> EXTRACTED INFORMATION:
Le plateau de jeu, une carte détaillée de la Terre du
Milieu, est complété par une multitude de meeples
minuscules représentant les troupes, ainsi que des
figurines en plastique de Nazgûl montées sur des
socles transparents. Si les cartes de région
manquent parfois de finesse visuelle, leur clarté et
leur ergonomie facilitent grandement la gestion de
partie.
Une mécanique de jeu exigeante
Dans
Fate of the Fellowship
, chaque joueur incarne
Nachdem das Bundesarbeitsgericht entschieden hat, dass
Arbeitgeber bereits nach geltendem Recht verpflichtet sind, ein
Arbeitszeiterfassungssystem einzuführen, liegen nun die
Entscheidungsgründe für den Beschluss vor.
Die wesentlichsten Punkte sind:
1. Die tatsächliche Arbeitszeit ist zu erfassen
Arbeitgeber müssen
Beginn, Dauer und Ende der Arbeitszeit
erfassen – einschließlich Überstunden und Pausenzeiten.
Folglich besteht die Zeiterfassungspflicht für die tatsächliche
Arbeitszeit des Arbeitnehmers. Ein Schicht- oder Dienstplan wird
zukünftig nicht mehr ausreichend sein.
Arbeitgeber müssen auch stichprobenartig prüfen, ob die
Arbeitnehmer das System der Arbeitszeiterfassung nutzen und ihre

> INSTRUCTIONS TO FOLLOW: Produce the lines from the top of the listing through the "chaque joueur incarne" line exactly as they appear, with no additional output.

> ANSWER TO THE PROBLEM:
Le plateau de jeu, une carte détaillée de la Terre du
Milieu, est complété par une multitude de meeples
minuscules représentant les troupes, ainsi que des
figurines en plastique de Nazgûl montées sur des
socles transparents. Si les cartes de région
manquent parfois de finesse visuelle, leur clarté et
leur ergonomie facilitent grandement la gestion de
partie.
Une mécanique de jeu exigeante
Dans
Fate of the Fellowship
, chaque joueur incarne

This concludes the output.